(Records for this task begins)
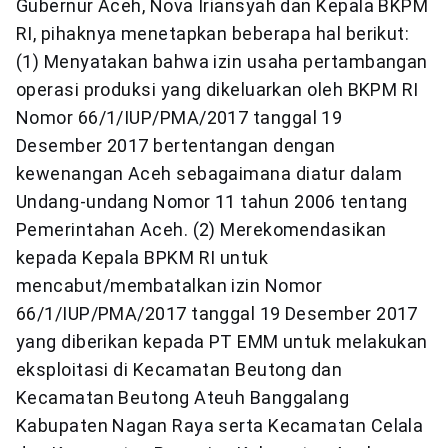
Gubernur Aceh, Nova Iriansyah dan Kepala BKPM
RI, pihaknya menetapkan beberapa hal berikut:
(1) Menyatakan bahwa izin usaha pertambangan
operasi produksi yang dikeluarkan oleh BKPM RI
Nomor 66/1/IUP/PMA/2017 tanggal 19
Desember 2017 bertentangan dengan
kewenangan Aceh sebagaimana diatur dalam
Undang-undang Nomor 11 tahun 2006 tentang
Pemerintahan Aceh. (2) Merekomendasikan
kepada Kepala BPKM RI untuk
mencabut/membatalkan izin Nomor
66/1/IUP/PMA/2017 tanggal 19 Desember 2017
yang diberikan kepada PT EMM untuk melakukan
eksploitasi di Kecamatan Beutong dan
Kecamatan Beutong Ateuh Banggalang
Kabupaten Nagan Raya serta Kecamatan Celala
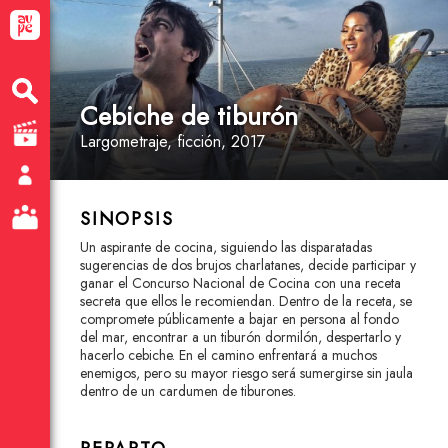
Cebiche de tiburón
Largometraje
, ficción
, 2017
SINOPSIS
Un aspirante de cocina, siguiendo las disparatadas
sugerencias de dos brujos charlatanes, decide participar y
ganar el Concurso Nacional de Cocina con una receta
secreta que ellos le recomiendan. Dentro de la receta, se
compromete públicamente a bajar en persona al fondo
del mar, encontrar a un tiburón dormilón, despertarlo y
hacerlo cebiche. En el camino enfrentará a muchos
enemigos, pero su mayor riesgo será sumergirse sin jaula
dentro de un cardumen de tiburones.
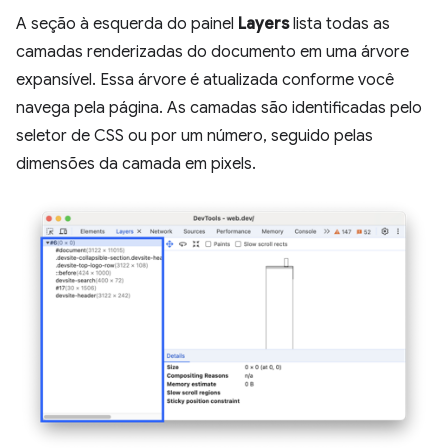
A seção à esquerda do painel
Layers
lista todas as
camadas renderizadas do documento em uma árvore
expansível. Essa árvore é atualizada conforme você
navega pela página. As camadas são identificadas pelo
seletor de CSS ou por um número, seguido pelas
dimensões da camada em pixels.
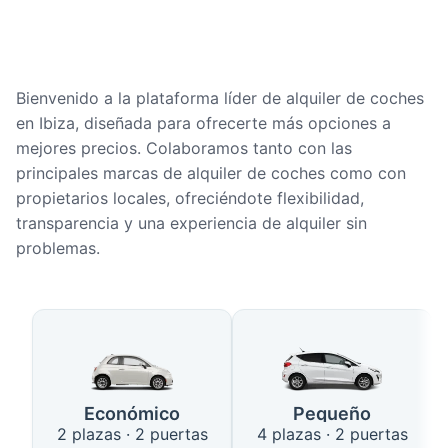
Bienvenido a la plataforma líder de alquiler de coches
en Ibiza, diseñada para ofrecerte más opciones a
mejores precios. Colaboramos tanto con las
principales marcas de alquiler de coches como con
propietarios locales, ofreciéndote flexibilidad,
transparencia y una experiencia de alquiler sin
problemas.
Tipos de coches disponibles en 
Económico
Pequeño
2 plazas · 2 puertas
4 plazas · 2 puertas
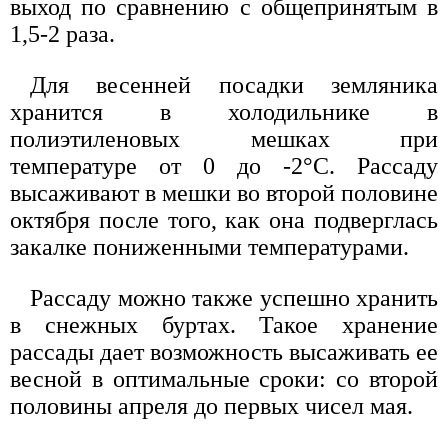
выход по сравнению с общепринятым в
1,5-2 раза.
Для весенней посадки земляника
хранится в холодильнике в
полиэтиленовых мешках при
температуре от 0 до -2°С. Рассаду
высаживают в мешки во второй половине
октября после того, как она подверглась
закалке пониженными температурами.
Рассаду можно также успешно хранить
в снежных буртах. Такое хранение
рассады дает возможность высаживать ее
весной в оптимальные сроки: со второй
половины апреля до первых чисел мая.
(Records for this task ends)
__Requirement__: Set down nothing but the lines from the one containing "1,5-2 раза." through the end of the entries above, exactly as written, both ends counted.

__Solution to the exercise__:
1,5-2 раза.
Для весенней посадки земляника
хранится в холодильнике в
полиэтиленовых мешках при
температуре от 0 до -2°С. Рассаду
высаживают в мешки во второй половине
октября после того, как она подверглась
закалке пониженными температурами.
Рассаду можно также успешно хранить
в снежных буртах. Такое хранение
рассады дает возможность высаживать ее
весной в оптимальные сроки: со второй
половины апреля до первых чисел мая.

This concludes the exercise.